Vermilion Sands is a temporary pavilion for a summer arts festival. It makes an unprecedented use of hydro-seeding, a common method for planting large areas like freeway embankments, to create a living canopy that blurs the distinction between nature and artifice and demonstrates a new avatar of sustainable material processes at the architectural scale. In order to provide a shaded space during the day and an ethereal social space at night, the canopy is comprised of 260 custom-fabricated modules, each shaped from a geotextile fabric, which were hydro-seeded with either clover or ryegrass, grown in a nursery for 30 days, and then suspended from a grid of aircraft cable. The result is a space that is abstract and pure, yet heterogeneous and biotic.
To irrigate the plants an array of 150 nozzles are integrated into the canopy. The mist sustains the plants while offering adiabatic cooling for users. At the same time, LED lighting is incorporated into the columns to uplight the modules and misting plumes. The combination of lighting and mist produce an atmospheric ambience.

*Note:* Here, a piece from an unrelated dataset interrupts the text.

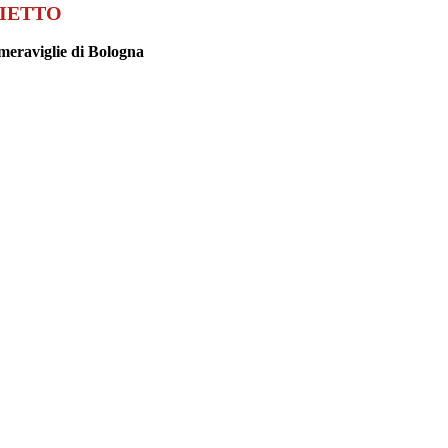
LIETTO
meraviglie di Bologna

Vermilion Sands is the title of a collection of short stories by JG Ballard. In this sci-fi text, each story focuses on a particular design or artistic medium in which nature is hybridized with technology to produce magical results - for example, living fashion and cloud sculptures. Within our Anthropocene, where the ability to disentangle the 'natural' from the 'artificial' is fleeting; we can only hope that the sustainability of the future will be increasingly populated with designs akin to those in Ballard's prescient texts. It is our fantasy that Vermilion Sands the canopy could be set within Vermilion Sands the book. The research embodied in this project, in our opinion, is a significant part of the effort to find the best possible sustainable futures.